It’s a weird mix of being honestly, genuinely happy, and yet feeling stressed about workload and time. This is the most rigorous and exciting challenge of our whole life thus far. College students (all college students) are high capacity individuals, pushed to the highest limits of their capacity. It is exciting to have to use your brain that way, to stretch your mind in corners you didn’t know existed in your skull, to just grow, soaking up all this knowledge and all these experiences. To learn so quickly that you look back and realize you sort-of-mastered Python in only three weeks, which you could not have done in any other environment. To see your ideas for your clubs and communities actually happen, to hold that event, to start that new student group, to actually have participation from a lot of people. Sometimes people clamoring, “slow down for your own good!” (although they are perfectly right) don’t realize that for many of us, this is what we want to be doing. This is what we came here to do.

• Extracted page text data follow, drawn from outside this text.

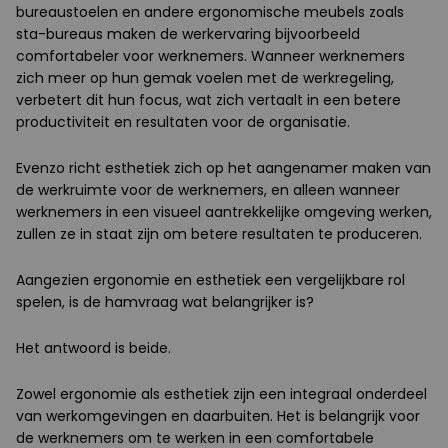
bureaustoelen en andere ergonomische meubels zoals
sta-bureaus maken de werkervaring bijvoorbeeld
comfortabeler voor werknemers. Wanneer werknemers
zich meer op hun gemak voelen met de werkregeling,
verbetert dit hun focus, wat zich vertaalt in een betere
productiviteit en resultaten voor de organisatie.
Evenzo richt esthetiek zich op het aangenamer maken van
de werkruimte voor de werknemers, en alleen wanneer
werknemers in een visueel aantrekkelijke omgeving werken,
zullen ze in staat zijn om betere resultaten te produceren.
Aangezien ergonomie en esthetiek een vergelijkbare rol
spelen, is de hamvraag wat belangrijker is?
Het antwoord is beide.
Zowel ergonomie als esthetiek zijn een integraal onderdeel
van werkomgevingen en daarbuiten. Het is belangrijk voor
de werknemers om te werken in een comfortabele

It’s just that, at least on occasion, we need to slow down, and stop, and breathe.

(A view from the boat where MITCSC held our Utopia event. When we pulled back into the harbor I took a moment just to look at everything, between all the craziness of planning.) 

 


Note: I posted a more “poetic” version of this post on Tumblr, if you’d like to see it, it’s here

Note #2: I’m posting this as-is (typos and all) to reflect my mental state as I was writing it throughout the week

Note #3: 6.005 really should be 22 credits -___-“”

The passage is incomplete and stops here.